ASSIGNMENT -
Please copy the lines below exactly, from the first one through the line showing "blends practical leadership training with a".

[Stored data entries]
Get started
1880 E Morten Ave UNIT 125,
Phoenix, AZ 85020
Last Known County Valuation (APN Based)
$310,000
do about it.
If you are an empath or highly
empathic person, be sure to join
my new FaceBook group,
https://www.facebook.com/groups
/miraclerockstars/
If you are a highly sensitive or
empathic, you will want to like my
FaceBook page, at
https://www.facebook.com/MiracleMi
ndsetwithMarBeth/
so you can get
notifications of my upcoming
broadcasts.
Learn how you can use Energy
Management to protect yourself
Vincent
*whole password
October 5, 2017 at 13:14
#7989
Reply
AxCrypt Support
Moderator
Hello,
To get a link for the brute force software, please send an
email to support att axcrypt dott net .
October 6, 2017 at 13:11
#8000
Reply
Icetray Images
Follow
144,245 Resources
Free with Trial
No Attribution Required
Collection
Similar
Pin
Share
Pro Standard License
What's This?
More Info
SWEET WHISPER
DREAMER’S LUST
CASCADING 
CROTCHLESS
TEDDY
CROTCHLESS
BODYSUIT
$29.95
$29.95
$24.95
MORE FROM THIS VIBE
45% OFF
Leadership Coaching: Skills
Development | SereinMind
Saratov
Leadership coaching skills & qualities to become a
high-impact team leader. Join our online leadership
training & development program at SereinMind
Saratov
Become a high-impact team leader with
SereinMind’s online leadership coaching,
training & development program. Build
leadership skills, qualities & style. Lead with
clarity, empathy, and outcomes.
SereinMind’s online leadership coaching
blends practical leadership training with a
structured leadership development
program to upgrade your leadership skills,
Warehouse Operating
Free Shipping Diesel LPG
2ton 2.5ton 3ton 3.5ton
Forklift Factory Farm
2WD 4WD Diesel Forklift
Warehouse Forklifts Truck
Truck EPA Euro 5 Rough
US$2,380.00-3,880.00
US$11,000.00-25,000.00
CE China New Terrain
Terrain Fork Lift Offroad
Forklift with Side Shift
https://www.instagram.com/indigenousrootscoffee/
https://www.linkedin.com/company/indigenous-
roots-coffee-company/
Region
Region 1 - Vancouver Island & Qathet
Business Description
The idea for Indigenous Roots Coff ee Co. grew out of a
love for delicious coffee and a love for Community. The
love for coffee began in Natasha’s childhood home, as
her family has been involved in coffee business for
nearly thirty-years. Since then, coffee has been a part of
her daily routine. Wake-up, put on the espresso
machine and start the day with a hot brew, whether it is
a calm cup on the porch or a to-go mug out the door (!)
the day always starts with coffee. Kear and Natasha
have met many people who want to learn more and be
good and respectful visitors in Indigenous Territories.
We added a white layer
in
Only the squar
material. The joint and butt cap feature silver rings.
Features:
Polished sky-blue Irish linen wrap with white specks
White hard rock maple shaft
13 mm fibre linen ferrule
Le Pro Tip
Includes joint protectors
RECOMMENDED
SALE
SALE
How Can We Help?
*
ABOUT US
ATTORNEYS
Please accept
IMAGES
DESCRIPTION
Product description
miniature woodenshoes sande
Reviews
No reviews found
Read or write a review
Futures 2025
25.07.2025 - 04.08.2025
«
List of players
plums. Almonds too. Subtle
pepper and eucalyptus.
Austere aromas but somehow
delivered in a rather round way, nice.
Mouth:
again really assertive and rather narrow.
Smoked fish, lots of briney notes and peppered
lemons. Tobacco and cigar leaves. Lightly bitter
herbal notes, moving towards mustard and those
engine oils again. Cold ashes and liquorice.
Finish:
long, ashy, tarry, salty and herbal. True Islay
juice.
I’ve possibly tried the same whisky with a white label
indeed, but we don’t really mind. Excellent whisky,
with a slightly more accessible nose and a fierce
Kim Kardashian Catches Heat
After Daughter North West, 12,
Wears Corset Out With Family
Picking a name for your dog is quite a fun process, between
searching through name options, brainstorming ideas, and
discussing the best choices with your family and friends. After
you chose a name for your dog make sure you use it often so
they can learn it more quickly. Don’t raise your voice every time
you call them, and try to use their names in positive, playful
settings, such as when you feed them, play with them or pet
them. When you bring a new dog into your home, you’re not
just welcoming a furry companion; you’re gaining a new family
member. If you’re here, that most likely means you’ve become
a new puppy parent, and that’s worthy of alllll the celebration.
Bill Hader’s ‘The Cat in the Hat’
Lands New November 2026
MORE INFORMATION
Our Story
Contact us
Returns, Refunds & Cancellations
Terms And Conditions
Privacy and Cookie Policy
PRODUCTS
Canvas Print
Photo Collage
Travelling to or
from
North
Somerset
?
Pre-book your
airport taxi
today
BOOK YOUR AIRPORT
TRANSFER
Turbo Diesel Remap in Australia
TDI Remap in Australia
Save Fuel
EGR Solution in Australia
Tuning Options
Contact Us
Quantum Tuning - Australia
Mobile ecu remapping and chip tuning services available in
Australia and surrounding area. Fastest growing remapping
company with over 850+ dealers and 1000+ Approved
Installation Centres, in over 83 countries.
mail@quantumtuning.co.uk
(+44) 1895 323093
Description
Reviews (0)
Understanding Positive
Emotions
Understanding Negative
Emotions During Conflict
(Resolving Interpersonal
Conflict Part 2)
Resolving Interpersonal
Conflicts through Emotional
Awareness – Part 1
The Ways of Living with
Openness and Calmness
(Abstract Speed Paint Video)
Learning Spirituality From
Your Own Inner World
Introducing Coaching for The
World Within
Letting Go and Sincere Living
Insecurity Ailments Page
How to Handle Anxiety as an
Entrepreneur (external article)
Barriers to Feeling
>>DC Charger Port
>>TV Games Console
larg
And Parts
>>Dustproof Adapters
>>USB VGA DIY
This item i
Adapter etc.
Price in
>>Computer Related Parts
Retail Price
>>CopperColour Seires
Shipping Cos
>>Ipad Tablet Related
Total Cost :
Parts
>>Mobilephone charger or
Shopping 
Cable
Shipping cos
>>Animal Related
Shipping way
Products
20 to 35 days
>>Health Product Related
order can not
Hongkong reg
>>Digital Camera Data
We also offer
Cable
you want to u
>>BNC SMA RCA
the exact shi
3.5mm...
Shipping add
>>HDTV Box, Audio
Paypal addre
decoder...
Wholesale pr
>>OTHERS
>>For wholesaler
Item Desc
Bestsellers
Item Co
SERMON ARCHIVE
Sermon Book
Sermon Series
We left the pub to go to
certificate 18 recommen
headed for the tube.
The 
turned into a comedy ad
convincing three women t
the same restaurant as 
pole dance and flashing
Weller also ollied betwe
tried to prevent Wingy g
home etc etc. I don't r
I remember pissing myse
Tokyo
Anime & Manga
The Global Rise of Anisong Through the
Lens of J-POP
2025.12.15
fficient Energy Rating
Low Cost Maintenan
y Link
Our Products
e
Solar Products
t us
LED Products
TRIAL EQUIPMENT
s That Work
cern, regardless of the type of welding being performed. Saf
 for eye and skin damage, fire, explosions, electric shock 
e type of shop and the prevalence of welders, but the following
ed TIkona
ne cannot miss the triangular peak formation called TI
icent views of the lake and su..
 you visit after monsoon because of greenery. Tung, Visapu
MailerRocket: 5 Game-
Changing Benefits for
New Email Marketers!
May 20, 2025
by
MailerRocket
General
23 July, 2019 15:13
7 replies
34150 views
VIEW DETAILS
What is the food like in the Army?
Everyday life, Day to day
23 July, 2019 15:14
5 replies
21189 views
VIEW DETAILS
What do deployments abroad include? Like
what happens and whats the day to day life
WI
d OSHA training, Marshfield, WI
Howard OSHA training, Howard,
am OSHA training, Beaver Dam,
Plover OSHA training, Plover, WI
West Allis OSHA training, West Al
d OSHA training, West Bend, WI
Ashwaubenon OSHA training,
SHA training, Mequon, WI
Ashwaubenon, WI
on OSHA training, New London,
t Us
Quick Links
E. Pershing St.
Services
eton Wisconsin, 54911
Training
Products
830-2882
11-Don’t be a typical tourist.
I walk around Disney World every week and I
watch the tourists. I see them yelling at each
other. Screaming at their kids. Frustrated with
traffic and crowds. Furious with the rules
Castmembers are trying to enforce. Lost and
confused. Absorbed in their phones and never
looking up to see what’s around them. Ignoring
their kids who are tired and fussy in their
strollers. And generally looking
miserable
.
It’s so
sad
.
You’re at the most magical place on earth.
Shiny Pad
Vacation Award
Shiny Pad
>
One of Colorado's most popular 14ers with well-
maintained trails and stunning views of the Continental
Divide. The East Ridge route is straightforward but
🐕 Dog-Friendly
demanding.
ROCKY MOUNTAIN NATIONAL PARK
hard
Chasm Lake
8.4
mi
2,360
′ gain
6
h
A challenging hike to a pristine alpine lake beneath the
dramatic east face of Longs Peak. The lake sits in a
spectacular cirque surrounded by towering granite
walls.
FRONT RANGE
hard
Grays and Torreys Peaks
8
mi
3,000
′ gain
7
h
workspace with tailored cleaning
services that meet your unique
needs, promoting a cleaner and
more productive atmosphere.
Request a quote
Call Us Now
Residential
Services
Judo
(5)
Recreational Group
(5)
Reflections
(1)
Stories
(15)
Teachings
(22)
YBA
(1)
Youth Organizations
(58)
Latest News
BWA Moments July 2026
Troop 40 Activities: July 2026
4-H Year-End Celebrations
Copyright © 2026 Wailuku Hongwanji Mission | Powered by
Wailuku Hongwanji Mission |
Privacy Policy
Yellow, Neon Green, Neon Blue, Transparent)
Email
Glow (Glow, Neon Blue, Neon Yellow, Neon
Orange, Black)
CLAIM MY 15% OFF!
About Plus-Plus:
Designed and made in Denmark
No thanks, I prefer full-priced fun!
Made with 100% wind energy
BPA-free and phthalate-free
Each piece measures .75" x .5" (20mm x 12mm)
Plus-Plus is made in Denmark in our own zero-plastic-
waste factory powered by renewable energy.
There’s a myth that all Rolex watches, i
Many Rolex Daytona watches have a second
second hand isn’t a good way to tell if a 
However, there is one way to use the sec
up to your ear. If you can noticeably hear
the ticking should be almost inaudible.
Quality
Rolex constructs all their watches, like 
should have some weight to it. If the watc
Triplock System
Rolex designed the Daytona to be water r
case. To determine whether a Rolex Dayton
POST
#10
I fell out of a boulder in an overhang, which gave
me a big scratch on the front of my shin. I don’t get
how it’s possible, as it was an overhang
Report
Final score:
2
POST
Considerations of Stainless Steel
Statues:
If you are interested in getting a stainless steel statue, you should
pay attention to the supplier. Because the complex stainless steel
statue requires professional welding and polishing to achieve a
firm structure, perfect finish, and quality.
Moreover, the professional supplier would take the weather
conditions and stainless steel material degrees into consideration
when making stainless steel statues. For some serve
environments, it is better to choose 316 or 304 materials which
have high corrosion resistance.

FINAL ANSWER -
Get started
1880 E Morten Ave UNIT 125,
Phoenix, AZ 85020
Last Known County Valuation (APN Based)
$310,000
do about it.
If you are an empath or highly
empathic person, be sure to join
my new FaceBook group,
https://www.facebook.com/groups
/miraclerockstars/
If you are a highly sensitive or
empathic, you will want to like my
FaceBook page, at
https://www.facebook.com/MiracleMi
ndsetwithMarBeth/
so you can get
notifications of my upcoming
broadcasts.
Learn how you can use Energy
Management to protect yourself
Vincent
*whole password
October 5, 2017 at 13:14
#7989
Reply
AxCrypt Support
Moderator
Hello,
To get a link for the brute force software, please send an
email to support att axcrypt dott net .
October 6, 2017 at 13:11
#8000
Reply
Icetray Images
Follow
144,245 Resources
Free with Trial
No Attribution Required
Collection
Similar
Pin
Share
Pro Standard License
What's This?
More Info
SWEET WHISPER
DREAMER’S LUST
CASCADING 
CROTCHLESS
TEDDY
CROTCHLESS
BODYSUIT
$29.95
$29.95
$24.95
MORE FROM THIS VIBE
45% OFF
Leadership Coaching: Skills
Development | SereinMind
Saratov
Leadership coaching skills & qualities to become a
high-impact team leader. Join our online leadership
training & development program at SereinMind
Saratov
Become a high-impact team leader with
SereinMind’s online leadership coaching,
training & development program. Build
leadership skills, qualities & style. Lead with
clarity, empathy, and outcomes.
SereinMind’s online leadership coaching
blends practical leadership training with a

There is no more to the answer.